EXERCISE DESCRIPTION: Would you return exactly the lines from the top of the data below through the one containing "MONOPLAY / Od 19. do 23. kolovoza Festival", leaving out the pictures?

** Opening INPUT FOR THIS TASK block **

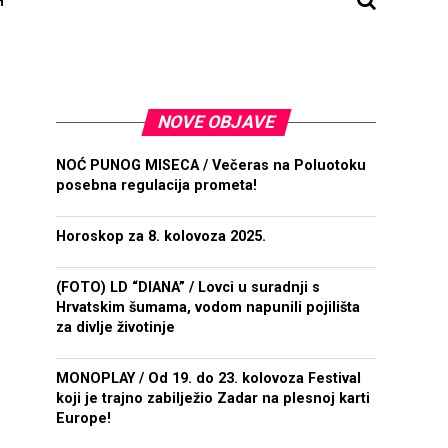
NOVE OBJAVE
NOĆ PUNOG MISECA / Večeras na Poluotoku
posebna regulacija prometa!
Horoskop za 8. kolovoza 2025.
(FOTO) LD “DIANA” / Lovci u suradnji s
Hrvatskim šumama, vodom napunili pojilišta
za divlje životinje
MONOPLAY / Od 19. do 23. kolovoza Festival
koji je trajno zabilježio Zadar na plesnoj karti
Europe!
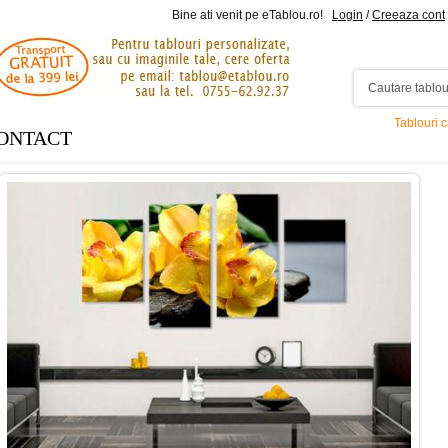
Bine ati venit pe eTablou.ro!
Login
/
Creeaza cont
Tablouri 
ONTACT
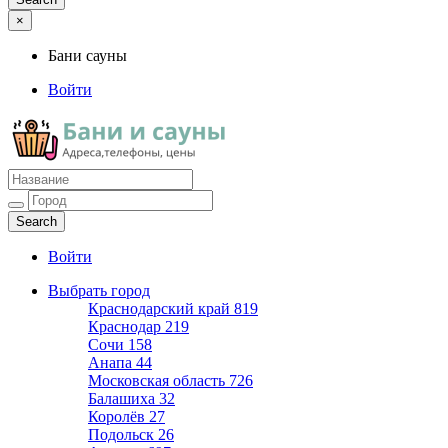
×
Бани сауны
Войти
Бани сауны
Адреса и телефоны
Войти
Выбрать город
Краснодарский край
819
Краснодар
219
Сочи
158
Анапа
44
Московская область
726
Балашиха
32
Королёв
27
Подольск
26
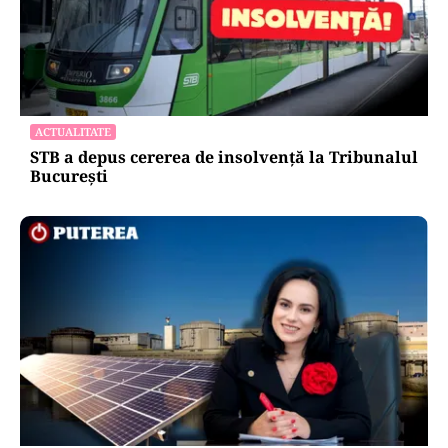
ACTUALITATE
STB a depus cererea de insolvență la Tribunalul
București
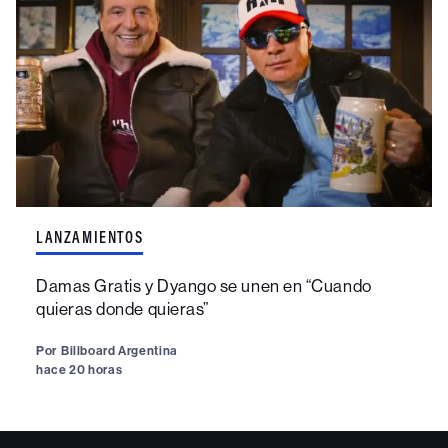
LANZAMIENTOS
Damas Gratis y Dyango se unen en “Cuando
quieras donde quieras”
Por
Billboard Argentina
hace 20 horas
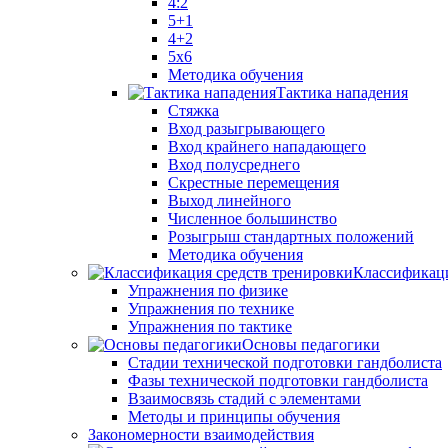
4:2
5+1
4+2
5x6
Методика обучения
Тактика нападения
Стяжка
Вход разыгрывающего
Вход крайнего нападающего
Вход полусреднего
Скрестные перемещения
Выход линейного
Численное большинство
Розыгрыш стандартных положений
Методика обучения
Классификаци
Упражнения по физике
Упражнения по технике
Упражнения по тактике
Основы педагогики
Стадии технической подготовки гандболиста
Фазы технической подготовки гандболиста
Взаимосвязь стадий с элементами
Методы и принципы обучения
Закономерности взаимодействия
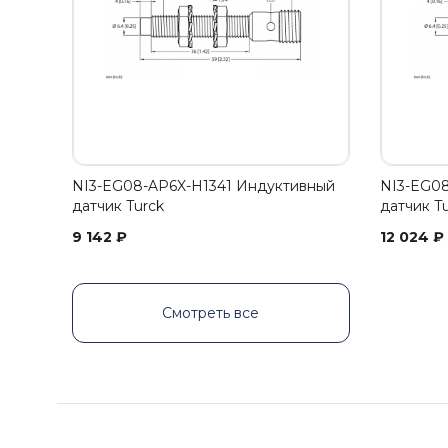
NI3-EG08-AP6X-H1341 Индуктивный
NI3-EG08
датчик Turck
датчик T
9 142
₽
12 024
₽
Смотреть все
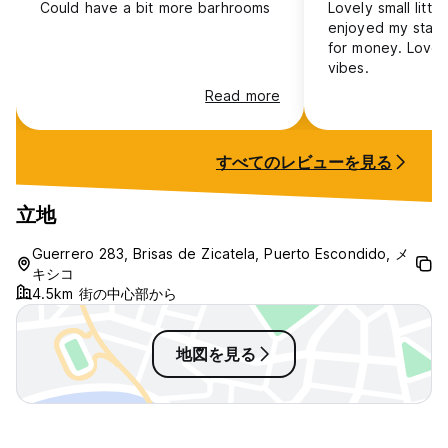
Could have a bit more barhrooms
Lovely small little
enjoyed my stay 
for money. Lovely
vibes.
Read more
すべてのレビューを見る
立地
Guerrero 283, Brisas de Zicatela, Puerto Escondido, メ
キシコ
4.5km 街の中心部から
地図を見る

** Closing INPUT FOR THIS TASK block **

WRITTEN RESPONSE:
NOVE OBJAVE
NOĆ PUNOG MISECA / Večeras na Poluotoku
posebna regulacija prometa!
Horoskop za 8. kolovoza 2025.
(FOTO) LD “DIANA” / Lovci u suradnji s
Hrvatskim šumama, vodom napunili pojilišta
za divlje životinje
MONOPLAY / Od 19. do 23. kolovoza Festival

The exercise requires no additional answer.